** Input records **
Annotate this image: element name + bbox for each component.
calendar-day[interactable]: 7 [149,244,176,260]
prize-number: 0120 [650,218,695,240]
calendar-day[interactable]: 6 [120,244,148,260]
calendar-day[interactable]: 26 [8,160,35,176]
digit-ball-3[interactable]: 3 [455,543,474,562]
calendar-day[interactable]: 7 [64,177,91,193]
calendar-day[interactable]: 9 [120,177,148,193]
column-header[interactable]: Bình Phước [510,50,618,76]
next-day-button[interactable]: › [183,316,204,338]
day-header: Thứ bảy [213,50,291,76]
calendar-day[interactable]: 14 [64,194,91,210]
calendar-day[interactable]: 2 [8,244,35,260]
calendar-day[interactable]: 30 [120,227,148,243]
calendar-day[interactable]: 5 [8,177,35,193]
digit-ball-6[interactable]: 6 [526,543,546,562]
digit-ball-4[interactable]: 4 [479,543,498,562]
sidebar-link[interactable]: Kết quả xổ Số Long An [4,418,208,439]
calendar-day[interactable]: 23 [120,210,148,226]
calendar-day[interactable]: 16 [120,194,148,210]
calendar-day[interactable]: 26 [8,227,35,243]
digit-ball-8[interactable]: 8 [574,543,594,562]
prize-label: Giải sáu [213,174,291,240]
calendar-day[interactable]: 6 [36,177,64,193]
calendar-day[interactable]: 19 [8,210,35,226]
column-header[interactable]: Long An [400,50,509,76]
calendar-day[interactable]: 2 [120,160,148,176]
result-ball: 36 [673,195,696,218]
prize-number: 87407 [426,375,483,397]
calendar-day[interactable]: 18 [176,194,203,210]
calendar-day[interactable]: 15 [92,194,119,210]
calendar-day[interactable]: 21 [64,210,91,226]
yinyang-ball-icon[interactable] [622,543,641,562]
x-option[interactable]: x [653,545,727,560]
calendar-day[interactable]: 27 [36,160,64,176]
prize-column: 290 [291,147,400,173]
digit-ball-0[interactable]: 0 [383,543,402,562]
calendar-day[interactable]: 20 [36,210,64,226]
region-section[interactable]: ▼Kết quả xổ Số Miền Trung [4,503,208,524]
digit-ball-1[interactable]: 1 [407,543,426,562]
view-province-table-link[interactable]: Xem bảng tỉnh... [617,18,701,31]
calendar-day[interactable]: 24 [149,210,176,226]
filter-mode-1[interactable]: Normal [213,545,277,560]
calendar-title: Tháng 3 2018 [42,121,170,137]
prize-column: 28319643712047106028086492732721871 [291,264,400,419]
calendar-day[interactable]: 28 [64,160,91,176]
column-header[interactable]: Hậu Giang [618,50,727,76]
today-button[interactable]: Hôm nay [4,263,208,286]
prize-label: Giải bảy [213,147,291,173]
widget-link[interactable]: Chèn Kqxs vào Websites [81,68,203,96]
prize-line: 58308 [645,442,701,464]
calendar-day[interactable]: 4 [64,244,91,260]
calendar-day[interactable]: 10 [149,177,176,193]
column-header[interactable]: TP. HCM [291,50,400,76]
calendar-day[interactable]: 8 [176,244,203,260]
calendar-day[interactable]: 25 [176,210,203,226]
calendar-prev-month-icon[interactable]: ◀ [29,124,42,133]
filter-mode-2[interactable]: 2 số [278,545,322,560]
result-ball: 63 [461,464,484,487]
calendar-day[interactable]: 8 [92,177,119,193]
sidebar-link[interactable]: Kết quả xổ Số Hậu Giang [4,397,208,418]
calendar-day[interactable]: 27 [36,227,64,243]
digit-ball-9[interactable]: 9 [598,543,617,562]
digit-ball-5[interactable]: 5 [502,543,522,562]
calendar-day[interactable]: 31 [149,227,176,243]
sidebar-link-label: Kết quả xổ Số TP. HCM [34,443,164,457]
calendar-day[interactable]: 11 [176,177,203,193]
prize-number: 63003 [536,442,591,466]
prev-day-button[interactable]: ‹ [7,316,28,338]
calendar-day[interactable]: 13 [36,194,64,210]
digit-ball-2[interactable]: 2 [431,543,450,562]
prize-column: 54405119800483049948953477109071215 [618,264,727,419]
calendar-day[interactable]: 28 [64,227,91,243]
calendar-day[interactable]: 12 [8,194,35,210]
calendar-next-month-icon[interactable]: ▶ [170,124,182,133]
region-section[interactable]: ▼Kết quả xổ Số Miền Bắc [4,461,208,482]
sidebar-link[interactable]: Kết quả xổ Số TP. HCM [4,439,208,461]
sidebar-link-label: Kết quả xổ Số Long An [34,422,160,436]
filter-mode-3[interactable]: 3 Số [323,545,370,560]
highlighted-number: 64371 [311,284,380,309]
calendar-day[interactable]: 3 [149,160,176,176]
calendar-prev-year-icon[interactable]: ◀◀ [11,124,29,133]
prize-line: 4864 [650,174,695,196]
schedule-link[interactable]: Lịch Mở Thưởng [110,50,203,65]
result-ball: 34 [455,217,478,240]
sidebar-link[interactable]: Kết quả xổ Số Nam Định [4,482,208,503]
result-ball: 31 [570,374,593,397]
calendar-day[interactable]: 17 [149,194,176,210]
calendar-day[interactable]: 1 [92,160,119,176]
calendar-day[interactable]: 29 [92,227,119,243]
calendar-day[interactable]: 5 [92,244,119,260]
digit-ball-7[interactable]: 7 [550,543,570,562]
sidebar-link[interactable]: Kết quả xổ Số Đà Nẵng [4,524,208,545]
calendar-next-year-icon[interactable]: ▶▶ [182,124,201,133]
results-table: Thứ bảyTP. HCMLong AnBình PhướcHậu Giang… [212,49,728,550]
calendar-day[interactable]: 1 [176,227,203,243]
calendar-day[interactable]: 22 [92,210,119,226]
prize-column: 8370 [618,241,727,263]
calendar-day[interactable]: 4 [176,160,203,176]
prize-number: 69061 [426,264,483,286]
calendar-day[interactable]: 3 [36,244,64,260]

** Task to complete **
Using the data above, count the lines where "label" appears. Reply with the number only.

** Solution for this exercise **
4